The skipgram architecture tries to predict the context given a word. The problem of predicting context words is framed as a set of independent binary classification tasks. Then the goal is to independently predict the presence (or absence) of context words. For the word at position $t$ we consider all context words as positive examples and sample negatives at random from the dictionary.
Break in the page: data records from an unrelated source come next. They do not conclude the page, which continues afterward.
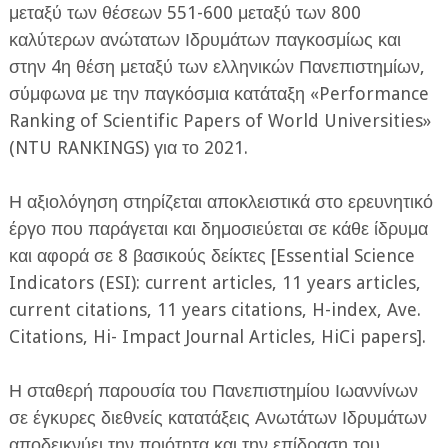
μεταξύ των θέσεων 551-600 μεταξύ των 800
καλύτερων ανώτατων Ιδρυμάτων παγκοσμίως και
στην 4η θέση μεταξύ των ελληνικών Πανεπιστημίων,
σύμφωνα με την παγκόσμια κατάταξη «Performance
Ranking of Scientific Papers of World Universities»
(NTU RANKINGS) για το 2021.
ΕΦΗΜΕΡΙΔΑ Η ΠΑΡΓΑ
Η αξιολόγηση στηρίζεται αποκλειστικά στο ερευνητικό
ΠΛΗΡΟΦΟΡΙΕΣ
έργο που παράγεται και δημοσιεύεται σε κάθε ίδρυμα
και αφορά σε 8 βασικούς δείκτες [Essential Science
Indicators (ESI): current articles, 11 years articles,
current citations, 11 years citations, H-index, Ave.
Citations, Hi- Impact Journal Articles, HiCi papers].
Η σταθερή παρουσία του Πανεπιστημίου Ιωαννίνων
σε έγκυρες διεθνείς κατατάξεις Ανωτάτων Ιδρυμάτων
αποδεικνύει την ποιότητα και την επίδραση του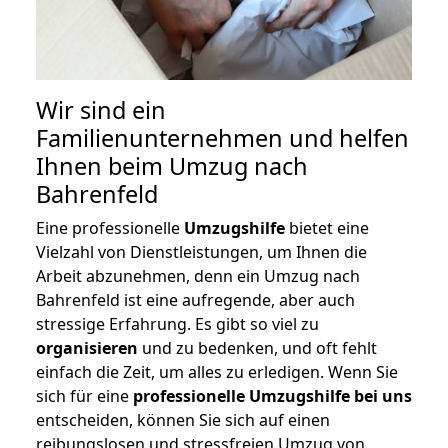
Wir sind ein
Familienunternehmen und helfen
Ihnen beim Umzug nach
Bahrenfeld
Eine professionelle
Umzugshilfe
bietet eine
Vielzahl von Dienstleistungen, um Ihnen die
Arbeit abzunehmen, denn ein Umzug nach
Bahrenfeld ist eine aufregende, aber auch
stressige Erfahrung. Es gibt so viel zu
organisieren
und zu bedenken, und oft fehlt
einfach die Zeit, um alles zu erledigen. Wenn Sie
sich für eine
professionelle Umzugshilfe bei uns
entscheiden, können Sie sich auf einen
reibungslosen und stressfreien Umzug von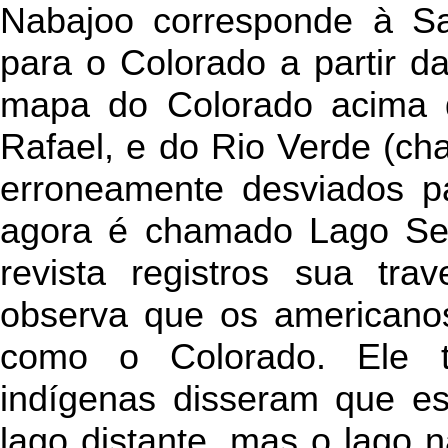
Nabajoo corresponde à S
para o Colorado a partir da
mapa do Colorado acima 
Rafael, e do Rio Verde (c
erroneamente desviados p
agora é chamado Lago Sev
revista registros sua tra
observa que os americanos
como o Colorado. Ele 
indígenas disseram que es
lago distante, mas o lago 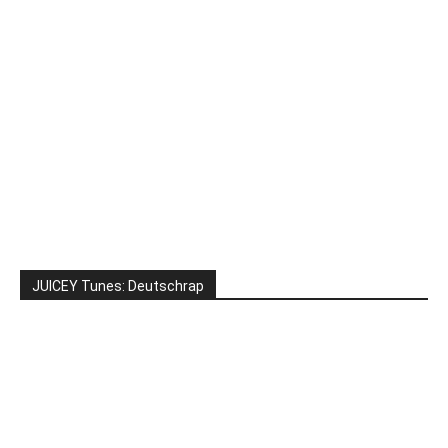
JUICEY Tunes: Deutschrap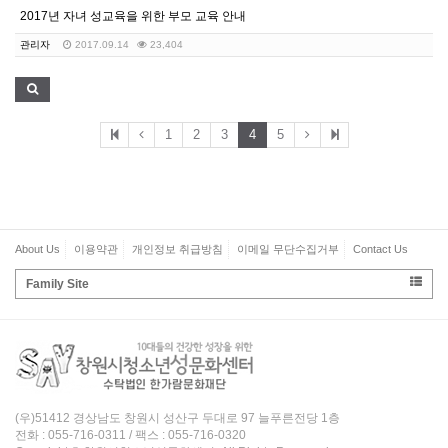
2017년 자녀 성교육을 위한 부모 교육 안내
관리자
2017.09.14
23,404
1
2
3
4
5
About Us
이용약관
개인정보 취급방침
이메일 무단수집거부
Contact Us
Family Site
(우)51412 경상남도 창원시 성산구 두대로 97 늘푸른전당 1층
전화 : 055-716-0311 / 팩스 : 055-716-0320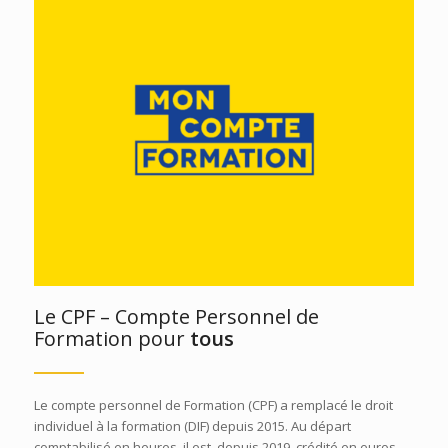
Le CPF – Compte Personnel de
Formation pour
tous
Le compte personnel de Formation (CPF) a remplacé le droit
individuel à la formation (DIF) depuis 2015. Au départ
comptabilisé en heures, il est, depuis 2019, crédité en euros.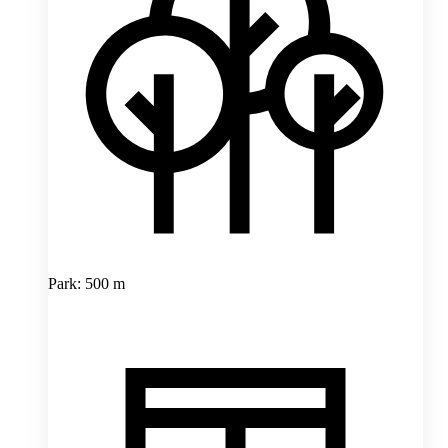
Park: 500 m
For a chosen context position $c$, using the binary logistic loss, we obtain the following negative log-likelihood:

$$ \log (1 + e^{-s(w_t, w_c)}) +  \sum_{n \in \mathcal{N}_{t,c}}^{}{\log (1 + e^{s(w_t, n)})}$$

where $w_t$ is a center word, $w_c$ is a context word, $\mathcal{N}_{t,c}$ is a set of negative examples sampled from the vocabulary. By denoting the logistic loss function $l : x \mapsto \log(1 + e^{-x})$, we can re-write the objective as:

$$ \sum_{t=1}^{T}{ \sum_{c \in C_t}^{}{ \big[ l(s(w_t, w_c))} + \sum_{n \in \mathcal{N}_{t,c}}^{}{l(-s(w_t, n))}   \big]} $$

where $s(w_t, w_c) = u_{w_t}^T v_{w_c}$


##### - git source

- __[Word2Vec with gluon](https://github.com/saurabh3949/Word2Vec-MXNet/blob/master/Word2vec%2Bwith%2BGluon.ipynb/)__
- __[Word2Vec with mxnet](https://github.com/apache/incubator-mxnet/tree/master/example/nce-loss)__
- __[Word2Vec with kears](http://adventuresinmachinelearning.com/word2vec-keras-tutorial/)__

The problem with using a full softmax output layer is that it is very computationally expensive. 
There’s another solution called negative sampling.  It is described in the original Word2Vec paper by Mikolov et al.  It works by reinforcing the strength of weights which link a target word to its context words, but rather than reducing the value of all those weights which aren’t in the context, it simply samples a small number of them – these are called the “negative samples”.

We’ll update the weights for the correct label, but only a small number of incorrect labels. This is called “negative sampling”.

To train the embedding layer using negative samples in Keras, we can re-imagine the way we train our network.  Instead of constructing our network so that the output layer is a multi-class softmax layer, we can change it into a simple binary classifier.  For words that are in the context of the target word, we want our network to output a 1, and for our negative samples, we want our network to output a 0. Therefore, the output layer of our Word2Vec Keras network is simply a single node with a sigmoid activation function.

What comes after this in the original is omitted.